The stronger, chemical-like odor usually comes from coal tar-based sealers, which contain high levels of volatile PAHs. Asphalt-based emulsions typically have a milder petroleum smell. The odor level alone shouldn’t be used to identify a product, but a sharp smell is one clue that you may be dealing with coal tar.
Is it safe to apply sealer over a damp driveway?
No. Water-based asphalt emulsions require a clean, dry surface to bond properly. Moisture trapped under the sealer creates bubbles and peeling within weeks. The pavement should be completely dry for at least 24 hours after any rain or washing before you begin application.
How long should I wait before driving on a sealed driveway?
Standard curing time is 24 to 48 hours for light foot traffic, and 72 hours before parking vehicles on the surface. Fast-dry formulations may reduce that window to 4 to 6 hours for foot traffic, but always check the label — temperature and humidity significantly affect drying speed.
Does applying a second coat make the sealer last twice as long?
Not exactly. Two thin, properly mixed coats usually last longer than one thick coat, because each layer bonds more evenly. The lifespan improvement is roughly 30 to 50 percent over a single coat, not a full double — but the extra work is worth it for heavy-use driveways that take regular sun exposure.
Can I use leftover latex exterior paint as a driveway sealer?
No. Latex paint lacks the binder and filler chemistry designed to hold up under vehicle weight, UV exposure, and tire friction. It will peel within weeks.
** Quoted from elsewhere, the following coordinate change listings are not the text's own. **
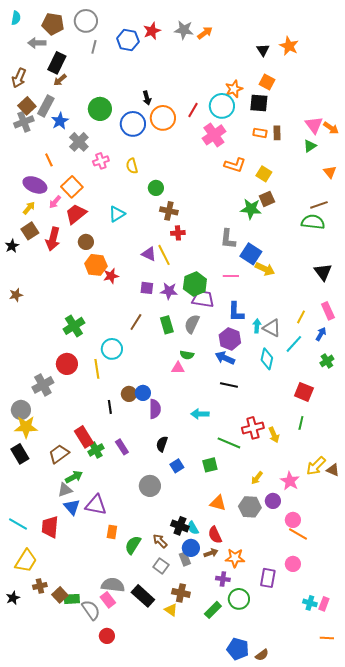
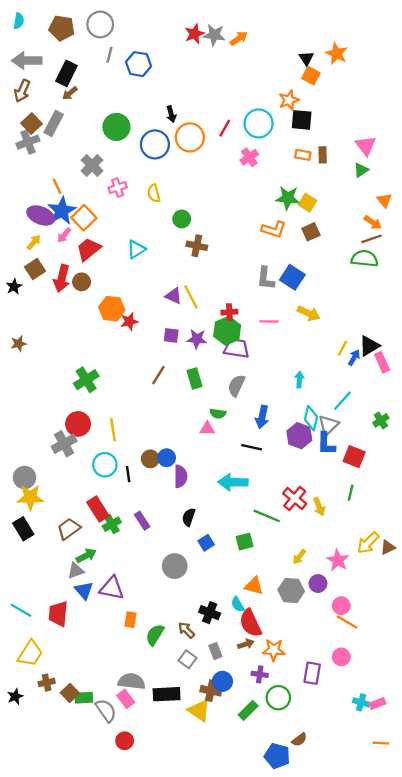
red star: (152, 31) -> (195, 34), moved
blue hexagon: (128, 40) -> (139, 64), moved
gray arrow: (37, 43) -> (27, 61), moved, size x1.4
orange square: (267, 82) -> (311, 76), moved
orange star: (234, 89) -> (289, 100), moved
blue star: (60, 121) -> (62, 211), moved, size x1.4
orange arrow: (331, 128) -> (373, 222), moved
pink cross: (214, 135) -> (249, 157), size x0.7
orange L-shape: (235, 165) -> (274, 229), moved
green star: (251, 209) -> (288, 198), moved
red cross: (178, 233) -> (229, 312), moved
brown circle: (86, 242) -> (82, 282), moved
blue square: (251, 254) -> (292, 277), moved
black triangle: (323, 272) -> (369, 346), moved, turned 36
blue L-shape: (236, 312) -> (326, 444), moved
yellow line: (301, 317) -> (342, 348), moved
gray semicircle: (192, 324) -> (236, 386), moved
gray triangle: (272, 328) -> (328, 425), moved, turned 48
blue arrow: (321, 334) -> (354, 358), moved
purple hexagon: (230, 339) -> (299, 436), moved
cyan circle: (112, 349) -> (105, 465), moved
blue arrow: (225, 358) -> (262, 417), turned -102
gray cross: (43, 385) -> (64, 444), moved
black line: (229, 385) -> (252, 447), moved
cyan arrow: (200, 414) -> (233, 482), size x1.4
red cross: (253, 428) -> (295, 498), turned -35
brown triangle: (333, 470) -> (388, 547), turned -48
cyan semicircle: (193, 528) -> (238, 604), moved
red semicircle: (215, 535) -> (250, 623), size x1.4
blue circle: (191, 548) -> (222, 681), moved
black rectangle: (143, 596) -> (167, 694), turned -45
pink rectangle: (324, 604) -> (377, 703), turned 48
yellow triangle: (171, 610) -> (199, 710), size x1.5
brown semicircle: (262, 655) -> (299, 740), moved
Stick to products labeled specifically for asphalt pavement sealcoating — water-based asphalt emulsions are the standard for residential jobs.
References & Sources
- Brenntag. “Driveway Sealer Ingredients & Composition.” Overview of binder types and general ingredient ratios.
- Erickson Asphalt. “What is Sealcoating Made Of?” Detailed breakdown of sealer components and mixing practices.
- NYSDEC. “Coal Tar-Based Pavement Sealers.” Official New York State regulations and prohibited CAS numbers.
- PMC / National Library of Medicine. “PAH concentrations in coal tar and asphalt sealers.” Peer-reviewed data on PAH levels (1,300x difference).
- GemSeal. “Mix Design for Pavement Sealers.” Technical guidance on water, sand, and polymer ratios.